The series fares better on PS5, coming at #2 behind Elden Ring, but the list on that system does not take into account cross generation games like Ragnarok, and Forbidden West. In the end, Spider-Man 2 is expected to blow the sales of every exclusive that came before it for Sony’s newest machine.
So, What Happened to Final Fantasy VII’s Market Power?
Time, Square Enix’s consistently lowering the standards of quality for the series over the last decade and a half (though I thought FFXVI was pretty good), and perhaps, FF fans just got tired of the constant milking of the “Final Fantasy VII” brand.

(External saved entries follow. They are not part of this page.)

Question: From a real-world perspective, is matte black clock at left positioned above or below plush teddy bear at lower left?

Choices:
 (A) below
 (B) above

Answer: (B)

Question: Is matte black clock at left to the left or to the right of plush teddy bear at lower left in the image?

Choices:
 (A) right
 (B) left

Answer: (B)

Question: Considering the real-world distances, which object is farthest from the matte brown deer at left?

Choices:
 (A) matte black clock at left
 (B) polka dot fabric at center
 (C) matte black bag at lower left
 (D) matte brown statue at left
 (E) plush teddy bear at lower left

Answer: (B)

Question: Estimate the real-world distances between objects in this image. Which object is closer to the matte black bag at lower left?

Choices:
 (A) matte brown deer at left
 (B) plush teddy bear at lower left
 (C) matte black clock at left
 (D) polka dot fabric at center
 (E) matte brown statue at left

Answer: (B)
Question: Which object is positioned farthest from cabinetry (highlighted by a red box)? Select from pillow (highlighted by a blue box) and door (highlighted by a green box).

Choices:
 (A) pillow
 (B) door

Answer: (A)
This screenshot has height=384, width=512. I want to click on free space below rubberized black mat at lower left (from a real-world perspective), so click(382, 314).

Final Fantasy VII: Remake might have longer legs than most might think because it is a part of an “episodic saga”. If the upcoming Rebirth is a hit, many who passed on the first game might go back to nab a copy of it to follow the story from the beginning. Still, the “episodic” nature of this “Remake” project is problematic in itself. I have read many fans claiming that they won’t dive into the game until all episodes are released.
The entire thing seemed – conceptually speaking – as a money grabbing scheme. In my mind, the following was Square Enix’s line of thinking when splitting what was once a complete story into – what I assume will be – three Episodes: Why charge our fans $59.99 once? When we can charge them $69.99 three times?

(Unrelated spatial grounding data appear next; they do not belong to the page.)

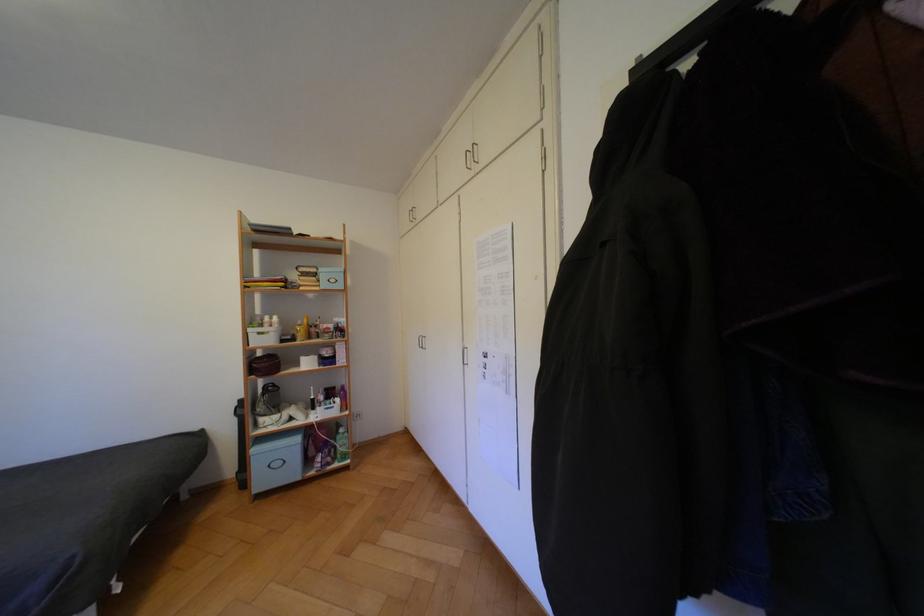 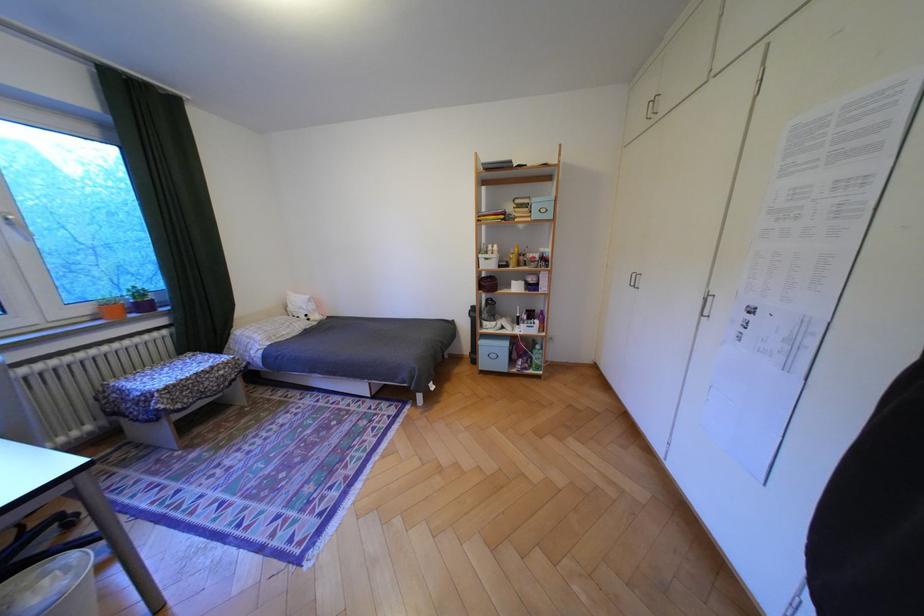 Question: I am providing you with two images of the same scene from different viewpoints. Which of the following objects are not visible in image2?

Choices:
 (A) purple bottle
 (B) orange plant pot
 (C) green bottle
 (D) none of these

Answer: (D)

Of course, upon further reflection, and hindsight being 20/20; Final Fantasy VII: Remake is not a “Remake” per se, but a sequel. Within that context, paying for three episodes does not seem as such a bad a thing.
The New Trailer Further Distances Itself from the Original Cannon
The fact that Zack Fair presumably lives…in some weird timeline (how many timelines are we up to now? 3? 4? Infinite?) completely throws a curveball at the already changed version of the original plot featured in Remake. Square Enix has gone full Kingdom Hearts and destroyed any sense of logical reasoning within Final Fantasy VII’s plot line. So, at this point, I actually expect Aerith to live at the conclusion of Rebirth’s storyline at the City of Ancients.
However irrational Final Fantasy VII: Remake was, and Rebirth will be, this – the sequel nature of the plot – is actually not the end of the world, as jaded old FFVII lovers, such as myself, can experience a fresh completely off the rails fan fiction take on this saga in the form of a AAA video gaming experience.
The idea of Rebirth might mean that Aerith does die again, but is brought back some how, or maybe it is Zack living on another timeline who saves our damsel in distress. Who knows? Maybe Sora, Donald, and Goofy make a cameo with a timeless assist.
Still, despite all of my ramblings, I look forwards to another modern take of this world powered by Unreal 4’s visuals, and the game’s iconic, but now orchestrated soundtrack.
Can Final Fantasy VII: Rebirth Save Square Enix?
Well, that heading is a bit over dramatic. On the short term, Square Enix doesn’t need saving, but the original FFVII did not only take Squaresoft to unprecedented commercial heights back in the 1990’s, but it also brought the JRPG genre into the forefront. Final Fantasy VII: Rebirth will likely not accomplish the former, and much less the latter feat in 2024, but it can help Square Enix start 2024 with the right footing.
Judging by the trailer, FFVII:Rebirth seems to be large and a bit more “open” than Remake was, and certainly, a much more enticing experience than FFXVI’s world has been when it comes to exploration. Given Remake’s sales numbers, I would expect Rebirth to do at least as well.
If Square Enix truly wants to break that “10 million” mark, it might have to ditch ‘exclusivity’, and turn to Xbox and its ecosystem. Final Fantasy VII: Remake would have hit 9-10 million units by now if it was available on Microsoft’s machine. Perhaps, Sony’s exclusivity isn’t the best thing for the franchise’s future.